[RECORDS SUPPLIED]:

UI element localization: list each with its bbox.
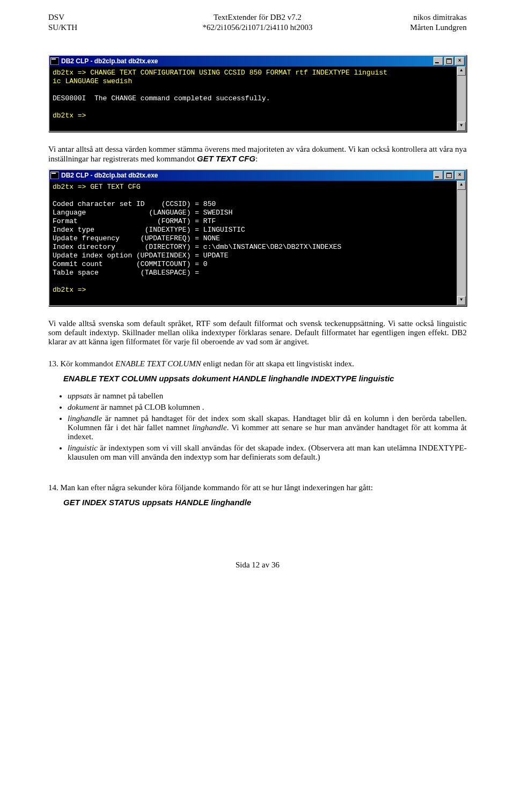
console-1-result: DES0800I The CHANGE command completed su… <box>53 94 270 102</box>
step-14: 14. Man kan efter några sekunder köra fö… <box>48 483 467 492</box>
console-1-cmd: db2tx => CHANGE TEXT CONFIGURATION USING… <box>53 69 387 85</box>
bullet-2-text: är namnet på CLOB kolumnen . <box>99 403 204 411</box>
console-1-titlebar: DB2 CLP - db2clp.bat db2tx.exe × <box>49 56 466 67</box>
step-13-command-name: ENABLE TEXT COLUMN <box>115 359 201 368</box>
paragraph-2: Vi valde alltså svenska som default språ… <box>48 319 467 346</box>
scroll-down-icon[interactable]: ▼ <box>457 296 466 305</box>
step-13: 13. Kör kommandot ENABLE TEXT COLUMN enl… <box>48 359 467 368</box>
console-1-body: db2tx => CHANGE TEXT CONFIGURATION USING… <box>49 67 457 131</box>
window-buttons: × <box>433 171 465 180</box>
header-center-1: TextExtender för DB2 v7.2 <box>188 13 327 22</box>
bullet-4: linguistic är indextypen som vi vill ska… <box>68 444 467 462</box>
bullet-1-em: uppsats <box>68 392 92 400</box>
header-left-1: DSV <box>48 13 188 22</box>
command-13: ENABLE TEXT COLUMN uppsats dokument HAND… <box>63 374 467 383</box>
scrollbar[interactable]: ▲ ▼ <box>457 181 466 305</box>
scroll-up-icon[interactable]: ▲ <box>457 181 466 190</box>
bullet-1: uppsats är namnet på tabellen <box>68 392 467 401</box>
command-14: GET INDEX STATUS uppsats HANDLE linghand… <box>63 498 467 507</box>
bullet-1-text: är namnet på tabellen <box>92 392 163 400</box>
bullet-3-em2: linghandle <box>192 423 226 432</box>
bullet-3: linghandle är namnet på handtaget för de… <box>68 414 467 441</box>
paragraph-1: Vi antar alltså att dessa värden kommer … <box>48 145 467 164</box>
bullet-2: dokument är namnet på CLOB kolumnen . <box>68 403 467 412</box>
bullet-4-em: linguistic <box>68 444 98 452</box>
minimize-button[interactable] <box>433 171 443 180</box>
console-1-title: DB2 CLP - db2clp.bat db2tx.exe <box>61 57 158 65</box>
console-window-1: DB2 CLP - db2clp.bat db2tx.exe × db2tx =… <box>48 55 467 132</box>
scroll-down-icon[interactable]: ▼ <box>457 122 466 131</box>
paragraph-1-end: : <box>255 154 258 163</box>
header-left-2: SU/KTH <box>48 23 188 32</box>
step-13-number: 13. <box>48 359 58 368</box>
inline-command-1: GET TEXT CFG <box>197 154 255 163</box>
close-button[interactable]: × <box>455 171 465 180</box>
step-13-text-c: enligt nedan för att skapa ett lingvisti… <box>201 359 354 368</box>
maximize-button[interactable] <box>444 171 454 180</box>
scroll-up-icon[interactable]: ▲ <box>457 67 466 76</box>
minimize-button[interactable] <box>433 57 443 65</box>
page: DSV TextExtender för DB2 v7.2 nikos dimi… <box>0 0 515 602</box>
console-1-prompt: db2tx => <box>53 112 86 120</box>
console-2-cmd: db2tx => GET TEXT CFG <box>53 183 141 191</box>
console-2-output: Coded character set ID (CCSID) = 850 Lan… <box>53 200 341 277</box>
bullet-list: uppsats är namnet på tabellen dokument ä… <box>48 392 467 462</box>
header-right-2: Mårten Lundgren <box>327 23 467 32</box>
header-row-1: DSV TextExtender för DB2 v7.2 nikos dimi… <box>48 13 467 22</box>
close-button[interactable]: × <box>455 57 465 65</box>
bullet-2-em: dokument <box>68 403 99 411</box>
console-2-title: DB2 CLP - db2clp.bat db2tx.exe <box>61 172 158 179</box>
header-row-2: SU/KTH *62/2i1056/2i1071/2i4110 ht2003 M… <box>48 23 467 32</box>
header-right-1: nikos dimitrakas <box>327 13 467 22</box>
step-14-number: 14. <box>48 483 58 492</box>
console-window-2: DB2 CLP - db2clp.bat db2tx.exe × db2tx =… <box>48 169 467 306</box>
console-2-body: db2tx => GET TEXT CFG Coded character se… <box>49 181 457 305</box>
window-buttons: × <box>433 57 465 65</box>
step-13-text-a: Kör kommandot <box>61 359 116 368</box>
console-2-titlebar: DB2 CLP - db2clp.bat db2tx.exe × <box>49 170 466 181</box>
console-icon <box>50 172 59 179</box>
console-2-prompt: db2tx => <box>53 286 86 294</box>
maximize-button[interactable] <box>444 57 454 65</box>
bullet-3-em: linghandle <box>68 414 102 423</box>
bullet-4-text: är indextypen som vi vill skall användas… <box>68 444 467 461</box>
page-footer: Sida 12 av 36 <box>48 560 467 570</box>
console-icon <box>50 57 59 65</box>
step-14-text: Man kan efter några sekunder köra följan… <box>61 483 373 492</box>
scrollbar[interactable]: ▲ ▼ <box>457 67 466 131</box>
header-center-2: *62/2i1056/2i1071/2i4110 ht2003 <box>188 23 327 32</box>
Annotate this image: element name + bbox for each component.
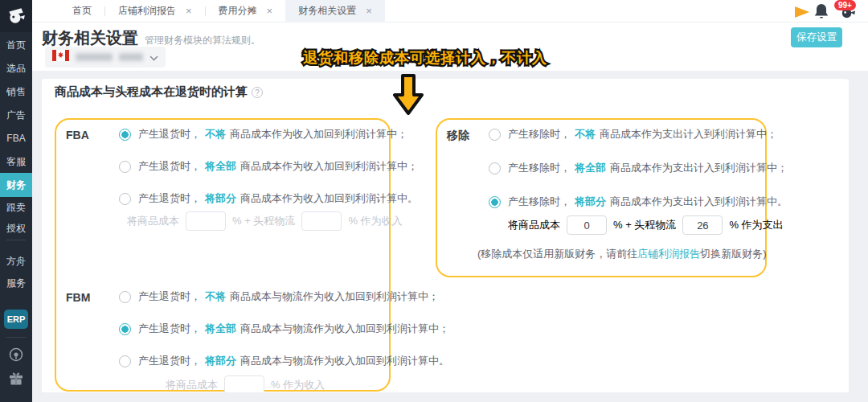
sidebar-item-erp[interactable]: ERP <box>4 310 28 329</box>
sidebar-item-ads[interactable]: 广告 <box>0 109 32 121</box>
removal-option-count-partial[interactable]: 产生移除时，将部分商品成本作为支出计入到利润计算中。 <box>489 192 788 211</box>
radio-button[interactable] <box>119 291 131 303</box>
bell-icon[interactable] <box>813 3 829 23</box>
sidebar: 首页 选品 销售 广告 FBA 客服 财务 跟卖 授权 方舟 服务 ERP <box>0 0 32 402</box>
app-logo[interactable] <box>0 0 32 32</box>
chevron-down-icon <box>149 50 158 64</box>
close-icon[interactable]: × <box>366 6 372 16</box>
group-label-removal: 移除 <box>447 129 469 143</box>
tab-label: 财务相关设置 <box>298 4 356 18</box>
annotation-down-arrow <box>392 74 424 119</box>
sidebar-item-fba[interactable]: FBA <box>0 132 32 145</box>
save-settings-button[interactable]: 保存设置 <box>791 27 842 47</box>
close-icon[interactable]: × <box>267 6 273 16</box>
removal-partial-formula: 将商品成本 % + 头程物流 % 作为支出 <box>508 215 784 235</box>
sidebar-item-services[interactable]: 服务 <box>0 277 32 289</box>
tab-shop-profit-report[interactable]: 店铺利润报告 × <box>105 0 205 23</box>
gift-icon[interactable] <box>9 371 23 386</box>
tab-label: 店铺利润报告 <box>118 4 176 18</box>
settings-card: 商品成本与头程成本在退货时的计算 ? FBA 产生退货时，不将商品成本作为收入加… <box>42 79 849 392</box>
tab-label: 费用分摊 <box>219 4 257 18</box>
fba-freight-percent-input[interactable] <box>301 211 342 231</box>
fba-partial-formula: 将商品成本 % + 头程物流 % 作为收入 <box>127 211 403 231</box>
redacted-account-name <box>119 53 143 61</box>
canada-flag-icon <box>52 50 69 64</box>
tab-finance-settings[interactable]: 财务相关设置 × <box>285 0 385 23</box>
fba-cost-percent-input[interactable] <box>186 211 226 231</box>
radio-button[interactable] <box>119 193 131 205</box>
annotation-text: 退货和移除成本可选择计入，不计入 <box>303 48 547 68</box>
fbm-cost-percent-input[interactable] <box>224 375 264 392</box>
fbm-option-add-all[interactable]: 产生退货时，将全部商品成本与物流作为收入加回到利润计算中； <box>119 319 449 338</box>
removal-note: (移除成本仅适用新版财务，请前往店铺利润报告切换新版财务) <box>477 247 767 261</box>
fbm-partial-formula: 将商品成本 % 作为收入 <box>166 375 325 392</box>
radio-button[interactable] <box>119 355 131 367</box>
sidebar-item-sales[interactable]: 销售 <box>0 85 32 98</box>
fba-fbm-settings-box: FBA 产生退货时，不将商品成本作为收入加回到利润计算中； 产生退货时，将全部商… <box>55 118 391 392</box>
sidebar-item-selection[interactable]: 选品 <box>0 62 32 75</box>
fba-option-add-partial[interactable]: 产生退货时，将部分商品成本作为收入加回到利润计算中。 <box>119 189 418 208</box>
sidebar-item-fangzhou[interactable]: 方舟 <box>0 255 32 268</box>
sidebar-divider <box>6 240 26 240</box>
removal-freight-percent-input[interactable] <box>682 215 723 235</box>
sidebar-item-finance[interactable]: 财务 <box>0 173 32 197</box>
close-icon[interactable]: × <box>186 6 192 16</box>
fba-option-not-add[interactable]: 产生退货时，不将商品成本作为收入加回到利润计算中； <box>119 125 407 144</box>
fbm-option-add-partial[interactable]: 产生退货时，将部分商品成本与物流作为收入加回到利润计算中。 <box>119 351 449 371</box>
radio-button[interactable] <box>489 196 501 208</box>
account-select[interactable] <box>45 47 166 68</box>
removal-cost-percent-input[interactable] <box>567 215 607 235</box>
redacted-account-name <box>76 53 113 61</box>
group-label-fba: FBA <box>66 129 89 142</box>
shop-profit-report-link[interactable]: 店铺利润报告 <box>637 248 700 260</box>
headset-icon[interactable] <box>9 347 23 362</box>
fbm-option-not-add[interactable]: 产生退货时，不将商品成本与物流作为收入加回到利润计算中； <box>119 287 439 306</box>
app-window: 首页 店铺利润报告 × 费用分摊 × 财务相关设置 × 99+ 财务相关设置 <box>0 0 868 402</box>
tab-fee-allocation[interactable]: 费用分摊 × <box>206 0 286 23</box>
sidebar-item-follow[interactable]: 跟卖 <box>0 201 32 214</box>
fba-option-add-all[interactable]: 产生退货时，将全部商品成本作为收入加回到利润计算中； <box>119 157 418 176</box>
page-subtitle: 管理财务模块的算法规则。 <box>145 34 260 47</box>
radio-button[interactable] <box>119 129 131 141</box>
sidebar-item-auth[interactable]: 授权 <box>0 222 32 235</box>
notification-badge: 99+ <box>834 0 856 10</box>
removal-settings-box: 移除 产生移除时，不将商品成本作为支出计入到利润计算中； 产生移除时，将全部商品… <box>436 118 767 277</box>
help-icon[interactable]: ? <box>252 87 263 98</box>
radio-button[interactable] <box>119 323 131 335</box>
sidebar-divider <box>6 337 26 338</box>
sidebar-item-service[interactable]: 客服 <box>0 155 32 168</box>
section-title-row: 商品成本与头程成本在退货时的计算 ? <box>55 84 263 100</box>
radio-button[interactable] <box>489 129 501 141</box>
sidebar-item-home[interactable]: 首页 <box>0 39 32 51</box>
tab-strip: 首页 店铺利润报告 × 费用分摊 × 财务相关设置 × 99+ <box>32 0 868 23</box>
group-label-fbm: FBM <box>66 291 90 304</box>
pennant-flag-icon[interactable] <box>794 6 810 22</box>
section-title: 商品成本与头程成本在退货时的计算 <box>55 84 248 100</box>
page-title: 财务相关设置 <box>42 27 138 49</box>
radio-button[interactable] <box>119 161 131 173</box>
removal-option-count-all[interactable]: 产生移除时，将全部商品成本作为支出计入到利润计算中； <box>489 158 788 178</box>
tab-label: 首页 <box>72 4 92 18</box>
radio-button[interactable] <box>489 162 501 174</box>
removal-option-not-count[interactable]: 产生移除时，不将商品成本作为支出计入到利润计算中； <box>489 125 777 144</box>
tab-home[interactable]: 首页 <box>59 0 104 23</box>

[DESCRIPTION OF THE TASK]: Look through the material for "divider". Copy each line that has it.

[SOLUTION FOR THIS PROBLEM]:
sidebar-divider <box>6 240 26 240</box>
sidebar-divider <box>6 337 26 338</box>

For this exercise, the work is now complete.